5. Progetti sperimentali
Progetti sperimentali finalizzati alla tutela della salute delle donne e delle bambine immigrate
sottoposte alle pratiche di mutilazioni genitali (MFG) di cui alla L n.7/2006.
5
C) PROGRAMMAZIONE LOCALE E ATTUAZIONE DEGLI
INTERVENTI: I PIANI TERRITORIALI PER L’IMMIGRAZIONE
1. Obiettivi e azioni dei Piani Territoriali per l’Immigrazione
Questo livello di azione è finalizzato a promuovere l’integrazione fra politiche a favore dei migranti
e la rete regionale integrata dei servizi di cittadinanza sociale, ai sensi della L.R.4/2007 (Art.3)

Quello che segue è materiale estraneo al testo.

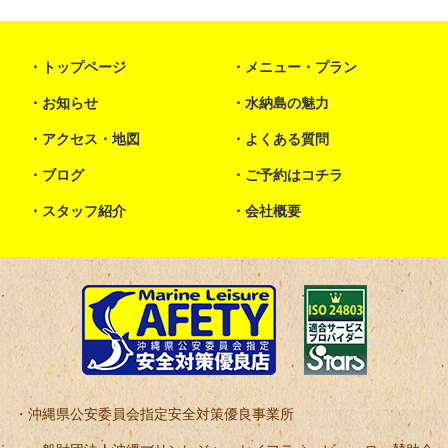
トップページ
メニュー・プラン
お知らせ
水納島の魅力
アクセス・地図
よくある質問
ブログ
ご予約はコチラ
スタッフ紹介
会社概要
沖縄県公安委員会指定安全対策優良事業所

attraverso la programmazione locale degli interventi, assumendo come territorio di riferimento, in
via sperimentale, gli ambiti socio territoriali di prima attuazione dei POIS (Piani di Offerta Integrata
di Servizi).
I piani territoriali dovranno essere finalizzati alla promozione dell’integrazione sociale dei cittadini
stranieri attraverso interventi volti alla rimozione degli ostacoli al pieno inserimento sociale,
culturale e lavorativo, al reciproco riconoscimento e alla valorizzazione delle identità culturali,
religiose e linguistiche, promuovendo la consapevolezza dei diritti e dei doveri connessi alla
condizione di cittadino straniero immigrato.

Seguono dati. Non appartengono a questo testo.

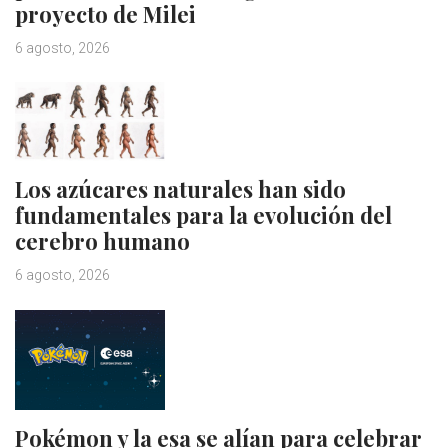
proyecto de Milei
6 agosto, 2026
Los azúcares naturales han sido
fundamentales para la evolución del
cerebro humano
6 agosto, 2026
Pokémon y la esa se alían para celebrar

I piani territoriali dovranno prevedere progetti e interventi, sulla base delle esigenze e dei bisogni
espressi dal territorio, nelle seguenti aree d’intervento:
Informazione e sensibilizzazione
– Azioni informative, di comunicazione e di sensibilizzazione;
– Interventi di natura culturale, prevenzione, divulgazione di informazioni inerenti i servizi
territoriali;
Inclusione sociale
– Potenziamento degli sportelli informativi per i migranti e rafforzamento della integrazione
con i servizi sociali;
– Servizi di mediazione interculturale per favorire l’integrazione e l’inclusione sociale, la
conoscenza dei diritti e dei doveri dei cittadini stranieri;
– Minori (minori non accompagnati, in istituti penali minorili, in comunità di accoglienza);
– Giustizia e reinserimento socio-lavorativo (Interventi a favore di migranti detenuti, ex
detenuti o ammessi a misure alternative alla detenzione).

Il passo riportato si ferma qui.